Estações da CPTM em Itaquá estão largadas, reclamam passageiros que utilizam o serviço

Em pleno mês de aniversário de Itaquá, até o Estado esqueceu do município e dos usuários do transporte público

Por Gabriel Dias / Fotos: Bruno Arib

Muitas pessoas que moram em Itaquaquecetuba não têm muito o que comemorar na data de aniversário de mais de 400 anos da cidade. Ao contrário, a grande maioria reclama das condições do município e também do transporte público, principalmente os da CPTM (Companhia Paulista de Trens Metropolitanos).

A dor de cabeça de quem depende deste tipo de serviço já começa logo na entrada das estações da cidade (Aracaré, Estação Itaquaquecetuba e Manoel Feio). Quem depende deste tipo de transporte público, ao menos em Itaquá, precisa desafiar o medo e a insegurança para ter acesso à parte interna da estação e seguir com sua viagem.

As escadas que dão acesso às bilheterias são antigas e com sinais de desgastes. De acordo com usuários do transporte da estação Aracaré, quando uma composição passa a ponte treme, dando a sensação de que a estrutura pode ir ao chão a qualquer momento.

A entrada da estação também apresenta sinais de abandono e descaso com os trabalhadores. As grades ao longo da estação pelo lado de fora se tornaram bicicletário a céu aberto, sem nenhum tipo de segurança.

Também não existe iluminação, segundo usuários. “A noite as pessoas só atravessam em grupos, caso contrário, o risco de ser vítima de alguém mal-intencionado é muito grande. Eu particularmente evito passar por aqui a noite”, disse Antônio João.

“Isso [estação] mata gente, é uma das piores estações de Itaquá, é uma vergonha, um dos Estados mais ricos da União deveria ao menos dar o mínimo de atenção aos usuários do transporte público”, reclama Elton Ricardo.
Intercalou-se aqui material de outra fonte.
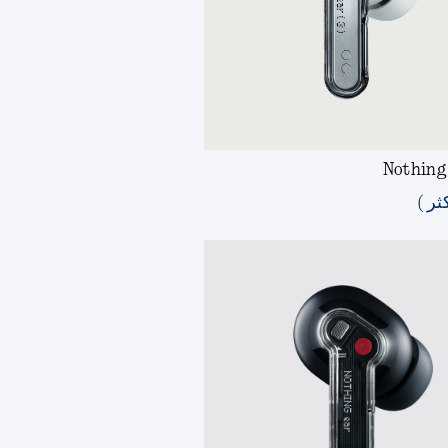
Nothing 
ثر )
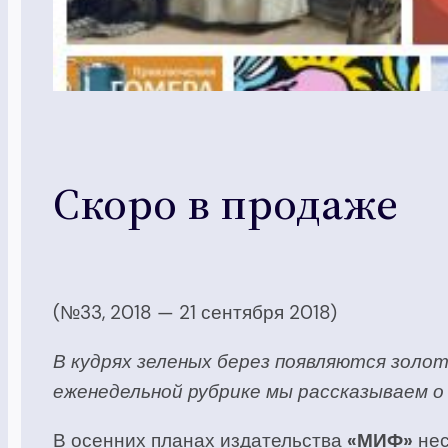
Скоро в продаже
(№33, 2018 — 21 сентября 2018)
В кудрях зеленых берез появляются золот
еженедельной рубрике мы рассказываем о
В осенних планах издательства
«МИФ»
нес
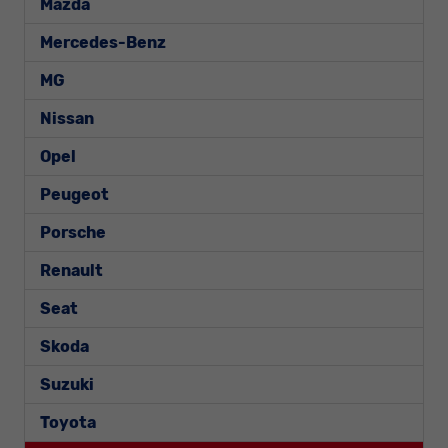
Mazda
Mercedes-Benz
MG
Nissan
Opel
Peugeot
Porsche
Renault
Seat
Skoda
Suzuki
Toyota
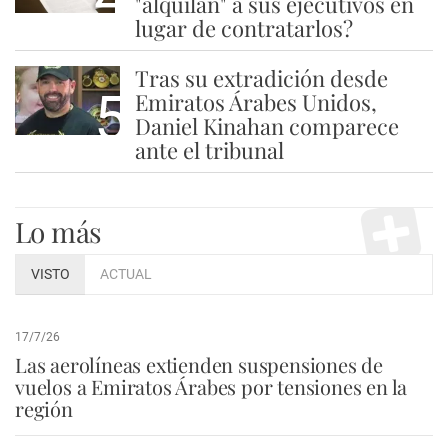
"alquilan" a sus ejecutivos en
lugar de contratarlos?
Tras su extradición desde
5
Emiratos Árabes Unidos,
Daniel Kinahan comparece
ante el tribunal
Lo más
VISTO
ACTUAL
17/7/26
Las aerolíneas extienden suspensiones de
vuelos a Emiratos Árabes por tensiones en la
región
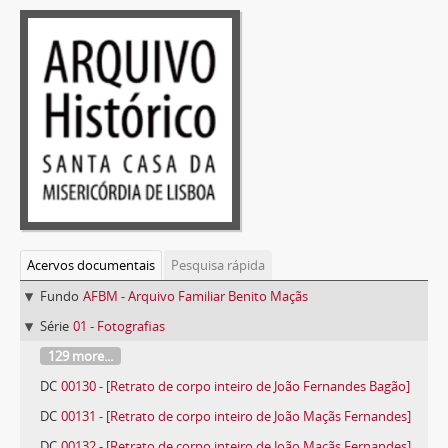
Acervos documentais
Pesquisa rápida
Fundo
AFBM - Arquivo Familiar Benito Maçãs
Série
01 - Fotografias
129 more...
DC
00130 - [Retrato de corpo inteiro de João Fernandes Bagão]
DC
00131 - [Retrato de corpo inteiro de João Maçãs Fernandes]
DC
00132 - [Retrato de corpo inteiro de João Maçãs Fernandes]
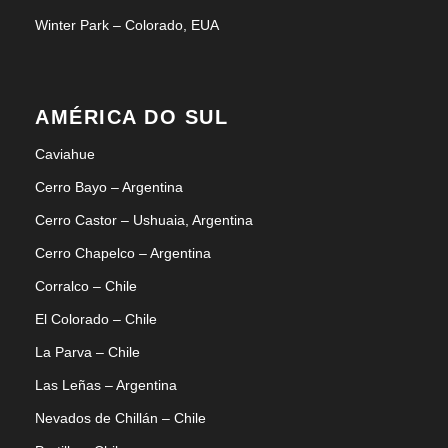
Winter Park – Colorado, EUA
AMÉRICA DO SUL
Caviahue
Cerro Bayo – Argentina
Cerro Castor – Ushuaia, Argentina
Cerro Chapelco – Argentina
Corralco – Chile
El Colorado – Chile
La Parva – Chile
Las Leñas – Argentina
Nevados de Chillán – Chile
“Eles [CPTM] deveriam colocar uma escada rolante na estação para o nosso conforto”

Neide Batista, passageira

Neide Batista vai mais além, e diz: “Já vi tanta gente cair nestas escadas e se machucar feio. As pessoas passam por aí com medo, aqui está abandonado. Eles deveriam colocar uma escada rolante nesta estação e dar mais conforto para nós”, sugere.

Ao menos na estação Aracaré, onde a reportagem esteve, as pessoas garantem que a estação é antiga e não passou por nenhuma modernização nos últimos anos. Isso porque cadeirantes, segundo a população usuária, só conseguem ter acesso aos trens caso sejam carregados por outras pessoas.

SILÊNCIO DA CPTM – Questionada se possui planos de melhorias para as três estações de trens da cidade, a empresa estatal não se manifestou até o fechamento dessa edição. O espaço segue aberto.